Avrupa’da yer alan “Lüks Segment” kategorisindeki oteller arasında yılın oteli seçilen St. Regis İstanbul, Nişantaşı geleneklerini ve tarzını Çağdaş Art Deco akımından etkilenmiş mimarisi ile harmanlıyor.
Tarih, sanat, lüks, alışveriş, gurme deneyimler ve gece hayatının peşinde koşan rafine gezginler için ideal bir adres olma özelliği taşıyan St.
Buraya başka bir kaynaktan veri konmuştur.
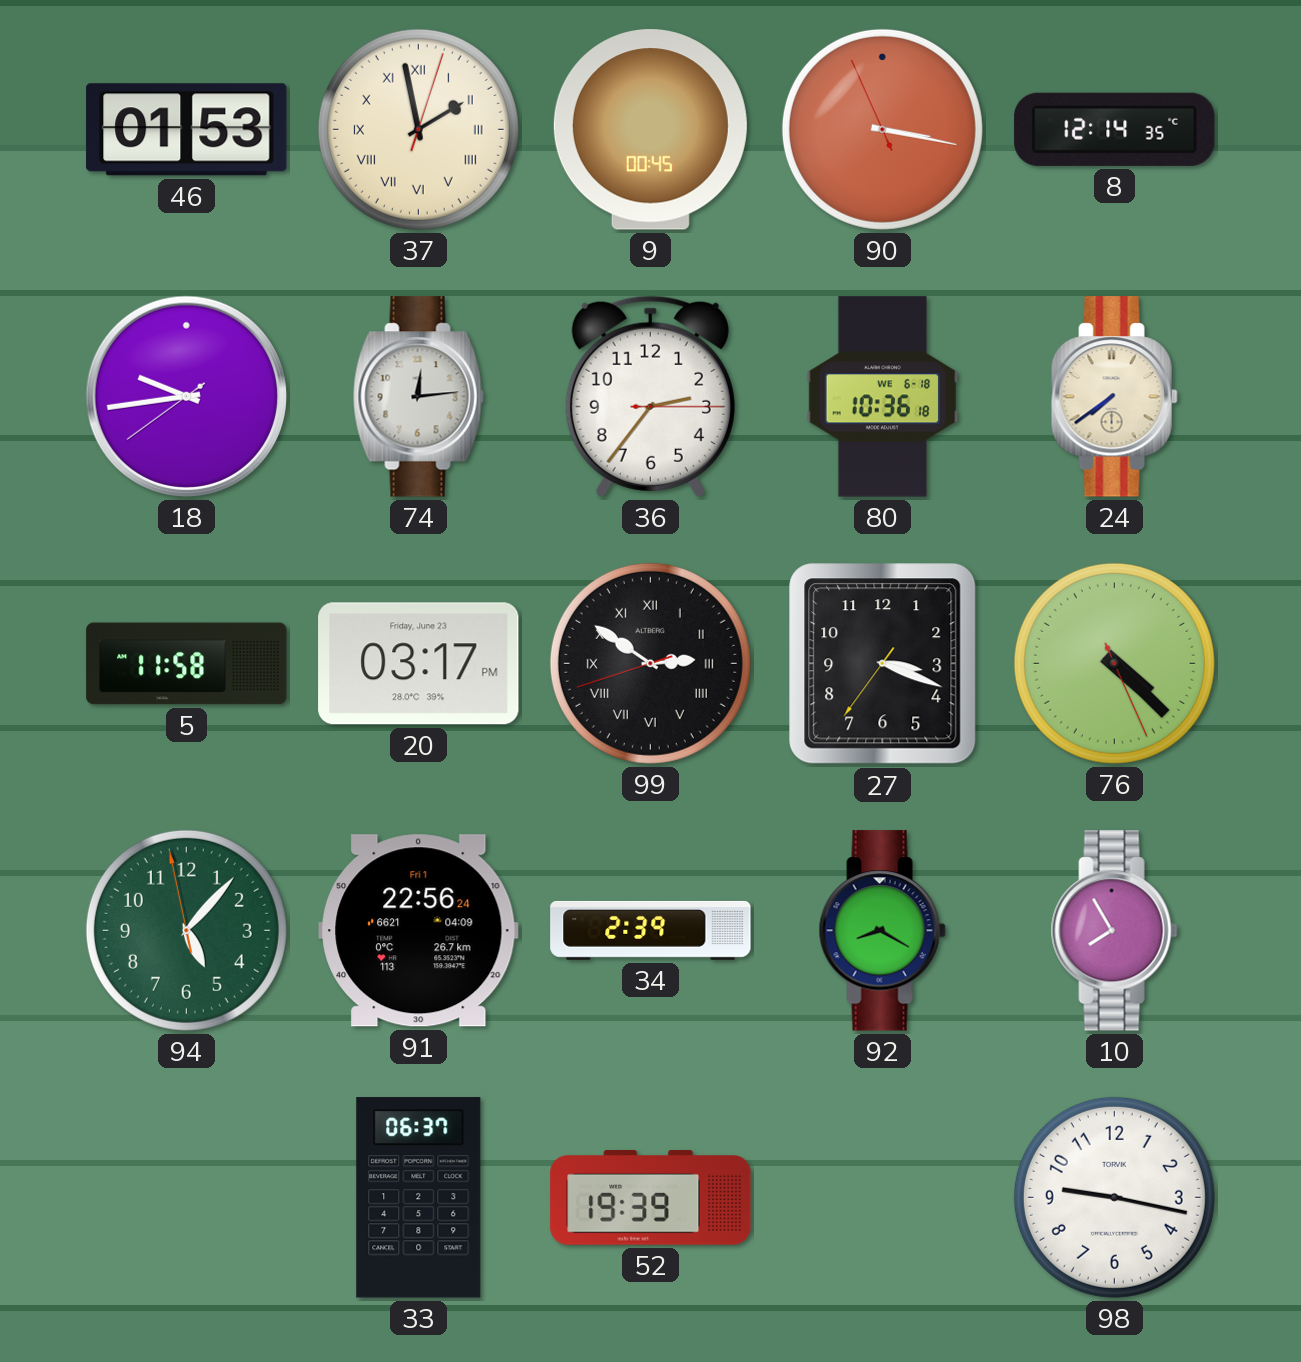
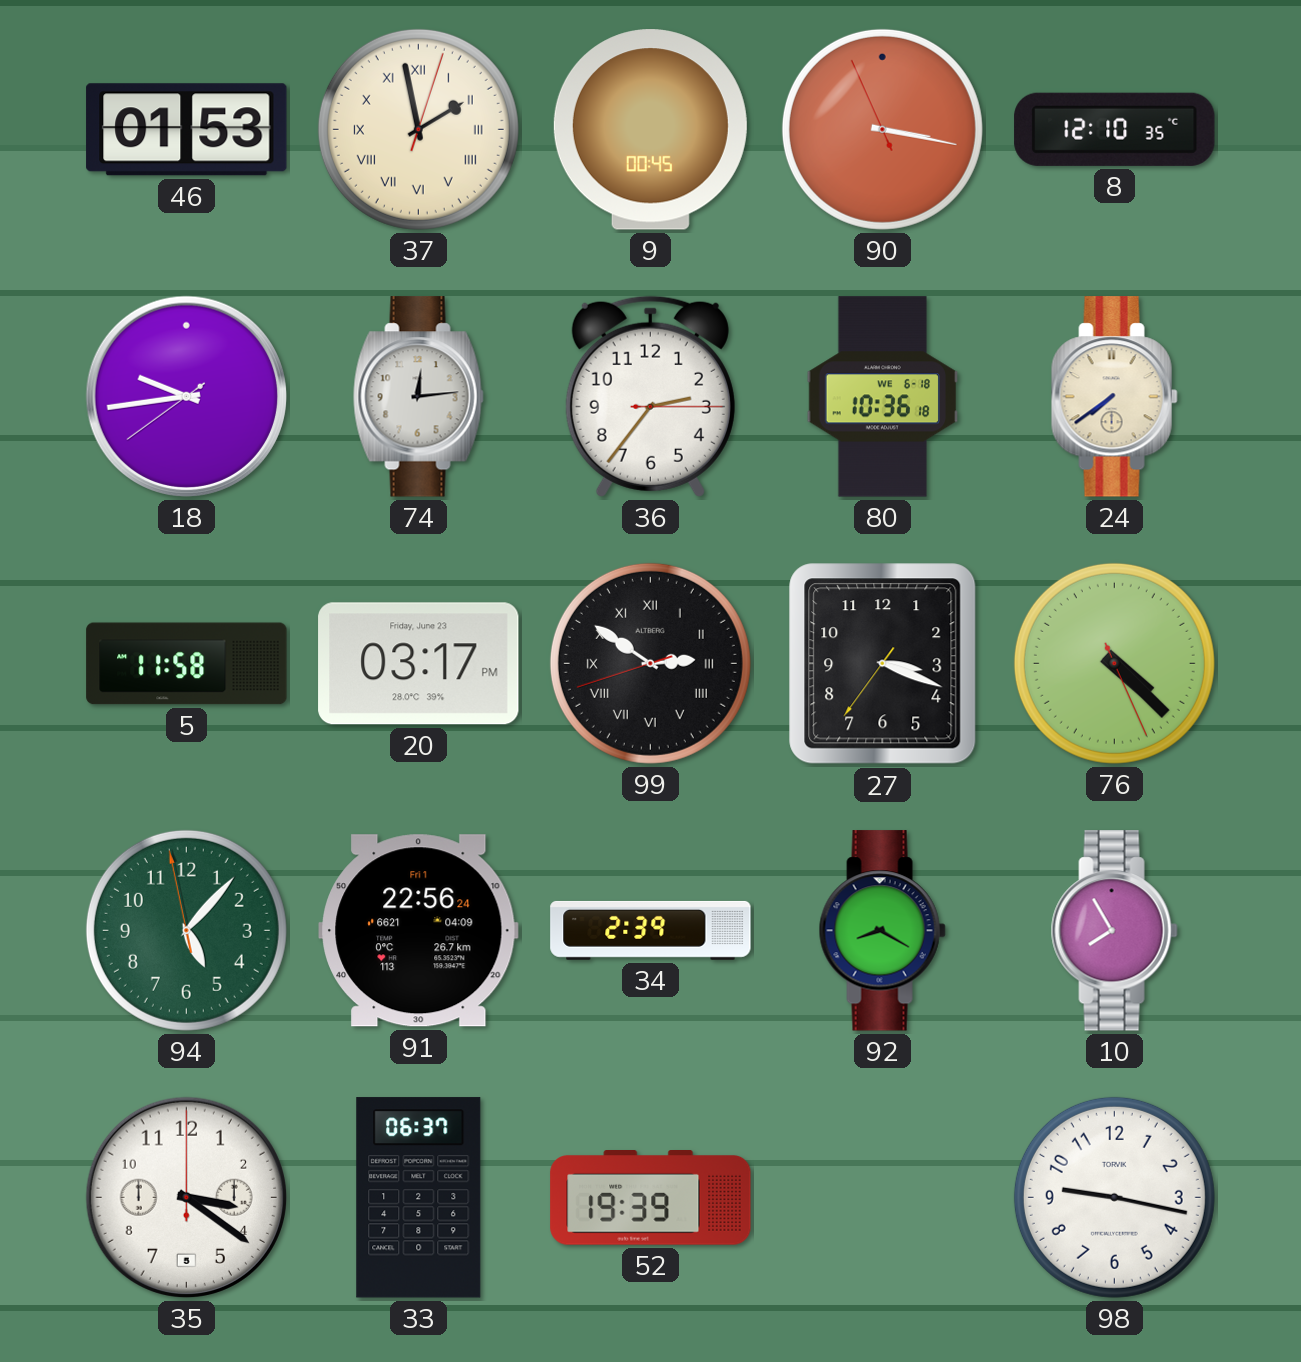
8: 12:14 -> 12:10
35: none -> 3:21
Regis İstanbul, aynı zamanda bir sanat oteli olarak da dikkat çekiyor.
TABLOLARLA SANATA YOLCULUK
Her köşesinde ünlü bir sanatçının eserini keşfetme şansı sunan otelde özellikle Fernando Botero’nun tablosu ve otelin bünyesindeki Spago İstanbul’un içerisinde yer alan Andy Warhol’un pop-art eserleri misafirlerin ilgi odağı oluyor.
MUTFAKTA ‘ÇİFLİKTEN MASAYA’ FELSEFESİ
St. Regis İstanbul, Nişantaşı’nın keyifli restoranlarından Spago İstanbul ve St. Regis Brasserie ile de müşterilerini keyifli anlar yaşatıyor. Gastronomi dünyasının öncülerinden biri olarak lider konumunu koruyan; mutfak sanatları, servis ve stil açısından trendleri belirleyen Spago’nun Amerika dışındaki ilk uluslararası restoranı olan Spago İstanbul, ünlü şef Wolfgang Puck’ın “çiftlikten masaya” felsefesini yansıtan menüsü ile şehre yepyeni bir lezzet kültürü getiriyor. Kısa zamanda Nişantaşı sakinlerinin ve tüm İstanbulluların buluşma noktası haline gelen St. Regis Brasserie ise ödüllü şef Özgür Üstün’ün yönetimindeki Türk ve Fransız mutfağını harmanlayan lezzetleriyle misafirlerini gastronomik bir serüvene davet ediyor.
EZBERLERİ BOZAN BİR SPA
St. Regis markasının seçkin köklerinden doğan ve sadece St. Regis’e özgü bir marka olan Iridium SPA da su seslerinin eşlik ettiği görkemli ve huzurlu ambiyansıyla ezberleri bozarak misafirlerine beklentilerin ötesinde deneyimler yaşatıyor.